Laurie Zoloth

Laurie Zoloth is Director of the Center for Bioethics, Science and Society and Professor of Medical Ethics and Humanities at Northwestern University, Feinberg School of Medicine, and Professor of Religion and a member of the Jewish Studies faculty at Northwestern University, Weinberg College of Arts and Science. She is also the Director of Northwestern University’s Brady Scholars Program in Ethics and Leadership. The Center does research in bioethics at the Center for Genetic Medicine, the Center for Regenerative Medicine, The Oncofertility Consortium, the Women’s Health Research Institute, and the Institute for Nanotechnology. From 1995-2003, she was Professor of Ethics and Director of the Program in Jewish Studies at San Francisco State University. In 2001, she was the President of the American Society for Bioethics and Humanities as well as serving on its founding board for two terms and receiving the Society’s award for Service to the Field in 2007. She was a two term member of the NASA National Advisory Council, the nation’s highest civilian advisory board for NASA, and received the NASA National Public Service Award in 2005. She currently serves on the NASA Planetary Protection Advisory Committee, and NASA’s Interagency National Animal Care and Use Committee. She was a founding board member and currently serves on the boards of the International Society for Stem Cell Research, The Society for Scriptural Reasoning, and the Society for Neuroethics. She is an executive board member of The Society for Women’s Health Research. Dr. Zoloth is the Chair of the Howard Hughes Medical Institute’s Bioethics Advisory Board.

She is co-chair of the American Academy of Religion’s Section on Women and is a member of the Data Safety Monitoring Board of the NIH Asia AIDS Vaccine Trials. Professor Zoloth also served on the national advisory boards of the American Association of the Advancement of Science’s Dialogue on Science, Ethics and Religion; The Robert Wood Johnson’s Project on Excellence at the End of Life; The American Association for the Advancement of Science’s Working Group on Human Germ-Line Interventions and on Stem Cell Research; the Ethics Section of the American Academy of Religion; the Western Jewish Studies Association; The Louis Finkelstein Institute for Jewish Social Ethics; The Park Ridge Center’s Project on Judaism and Bioethics. She is on the editorial boards of The American Journal of Law, Medicine and Ethics, The Journal of Clinical Ethics, and the American Journal of Bioethics.
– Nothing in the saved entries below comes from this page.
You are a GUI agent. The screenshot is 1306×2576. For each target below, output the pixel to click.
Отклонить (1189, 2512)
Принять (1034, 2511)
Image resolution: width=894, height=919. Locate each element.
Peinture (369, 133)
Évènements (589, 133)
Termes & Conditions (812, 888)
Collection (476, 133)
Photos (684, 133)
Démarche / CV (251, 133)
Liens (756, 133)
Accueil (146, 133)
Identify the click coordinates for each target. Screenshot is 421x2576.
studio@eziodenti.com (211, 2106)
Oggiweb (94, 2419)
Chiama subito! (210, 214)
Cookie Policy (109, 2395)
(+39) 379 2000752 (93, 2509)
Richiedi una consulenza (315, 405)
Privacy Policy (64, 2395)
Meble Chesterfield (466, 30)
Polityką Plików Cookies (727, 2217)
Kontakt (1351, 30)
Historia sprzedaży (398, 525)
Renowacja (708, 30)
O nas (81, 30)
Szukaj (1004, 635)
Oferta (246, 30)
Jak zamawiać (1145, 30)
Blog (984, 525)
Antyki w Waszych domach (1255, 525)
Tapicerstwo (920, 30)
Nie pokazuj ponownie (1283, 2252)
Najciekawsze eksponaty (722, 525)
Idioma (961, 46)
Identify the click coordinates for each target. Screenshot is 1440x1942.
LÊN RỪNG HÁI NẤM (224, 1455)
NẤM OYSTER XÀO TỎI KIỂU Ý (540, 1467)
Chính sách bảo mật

Her book, “Health Care and The Ethics of Encounter”, on justice, health policy, and the ethics of community, was published in 1999. She is also co-editor of three books, Notes From a Narrow Ridge: Religion and Bioethics, with Dena Davis; Margin of Error: The Ethics of Mistakes in Medicine, with Susan Rubin; and The Human Embryonic Stem Cell Debate: Ethics, Religion, and Policy, with Karen LeBacqz and Suzanne Holland.

Her current research projects include work on the emerging issues in medical and research genetics, nanotechnology, neuroscience, and the ethical issues in stem cell research, and her research interest in distributive justice in health care continues. In 1999 she was invited to give testimony to the National Bioethics Advisory Board on Jewish philosophy and stem cell research. She was given a Northwestern University’s teaching award in 2005 and she was awarded three faculty recognition awards at SFSU, for teaching large classes, for research, and for community service. In 2005 she was awarded the Graduate Theological Union’s Alumni of the Year award for service to the field of Religion and Social Ethics. In 2000 she was awarded a NIH ELSI (Ethical Legal and Social Issues of the Human Genome) Grant to explore the ethical issues after the mapping of the human genome. In 2001, she was named principle investigator for the International Project on Judaism and Genetics, co-sponsored by the AAAS, and supported by the Haas Foundation and the Greenwall Fund.